彼女の心情2
次でリネア視点ラストですかね()
一度ならぬ二度までも、彼は私を助けてくれようとしている。先程、失礼な態度を取ったばかりだと言うのに。
こんな良い人に仇で返すような真似をするのは、絶対に避けなければならない。
領主様に監視されている以上、彼から断ってもらうしかないので、失礼な言葉を使ったり、依頼内容をわかりにくく説明したりなど、彼が依頼を受ける気が失せるようなことをしてみた。
それだというのに、彼は依頼を受けてしまった。
何故? そう思わずにはいられなかった。どう考えても怪しいし、関わらない方が得策だというのは誰にでもわかるはずだ。
彼にそれを問うと、こう答えた。
「君はボロボロに汚れて、ついには疲れて倒れるくらいにまで頑張ってここまで来たんだ。そんな人の言葉なら本気で向き合ってあげたいと思っただけだ」
一瞬、涙が出るかと思った。
街は狂い、両親は連れ去られ、単身でここまで来る羽目になったこのときの私は、誰かから優しくされることに飢えていたのかもしれない。

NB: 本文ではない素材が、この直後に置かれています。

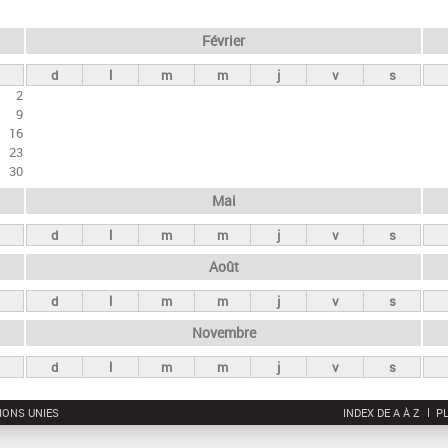
Février
d
l
m
m
j
v
s
2
9
16
23
30
Mai
d
l
m
m
j
v
s
Août
d
l
m
m
j
v
s
Novembre
d
l
m
m
j
v
s
IONS UNIES
INDEX DE A À Z
PL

もう少しだけ、他人からの優しさを感じたいと思った。思ってしまった。
だから私は、彼が依頼を受けることを了承した。最悪、ガル街に入る前に諦めさせればいいのだと、そんな言い訳を自分にしながら。
このときに、彼はアルという名前だということを教えてくれた。
アルさんは想像以上に私に優しくしてくれた。
服を買ってくれたり、食べ物を買うお金をくれたり、宿を取ってくれたり、今日が初対面の私にここまでしてくれたので、私は将来アルさんが悪い人に騙されないか心配になった。
そして同時に、これ以上は駄目だと思った。
たった一日で、もう十分すぎる程厚意をもらった。これ以上優しくしてもらっては、罰が当たってしまう。
『もう付きまとわないでください』とはっきり言えば、アルさんが多少傷ついてしまうかもしれないが、身の危険からは逃れられる。
その一言さえ言えれば、それで終わりだったのに。私は言うことが出来なかった。
アルさんに傷ついてほしくなかったというわけではない、私はアルさんに離れて行ってほしくなかったのだ。
仮にアルさんを諦めさせることに成功して一人であのガル街に戻っても、街は狂ったまま。両親も帰ってくる保証はないし。領主様が他の手を考えるという保証もなかった。
いや、そんな難しい理由じゃない。
私はただ単に怖かったのだ。また一人になるのが。
結局、私は自分のワガママな心に逆らうことが出来ずに、アルさんをガル街へと連れてきてしまった。
アルさんはガル街の様子を見て驚いていた。私はもう慣れたが、最初の方は気が気でなかった。
街の様子を見せながらアルさんを私の家に案内すると、アルさんはすぐに街の調査に出掛けてしまった。
本気で依頼に取り組んでくれている証拠であり、嬉しさと罪悪感が私を襲った。
でも、もしかしたらアルさんなら街を元に戻せるかもしれない。もし無理だったとしても、何事もなく王都に帰ってくれればそれでいい。
……なんて、そんな甘い考えはすぐに消し飛んだ。
アルさんの留守を狙って、領主様が私の家を訪ねてきたからだ。
「素晴らしい。王都から一人連れてきたこと、実に見事だ。あの少年にお守りを着けさせた事に関してはあまり褒められたことじゃないが、お守りを外してしまえばリネア君がまともに話せる人が居なくなってしまうしね、特別に許してあげよう」
「……何しに、来たんですか」
そう聞くと領主様は気味の悪い笑みを浮かべ、
「なに、少し頼みがあってね」
「"命令"の間違いではないでしょうか」
「これは手厳しい」
領主様は愉快そうに笑うと、急に下卑た表情になり、
「では命令だ。彼を領主邸まで連れて来い」
「……っ!」
「そんなに怖い顔をしなくても良いだろう? まあ、怪しまれてしまっては元も子もない。一週間ほど時間をかけても構わんからじっくりとやってくれたまえ。……ただし、チャンスを逃せば……わかるね?」
「……はい」
…………そんなことは絶対に、したくなかった。
そのあと領主様がお帰りになられてすぐ、入れ替わるようにアルさんが帰ってきた。
領主邸にアルさんを連れていってはいけない。何としても、阻止しなければ。
そう決意した矢先、彼の口から、衝撃の言葉を聞いてしまった。
領主と謁見したい。そう言ったのだ。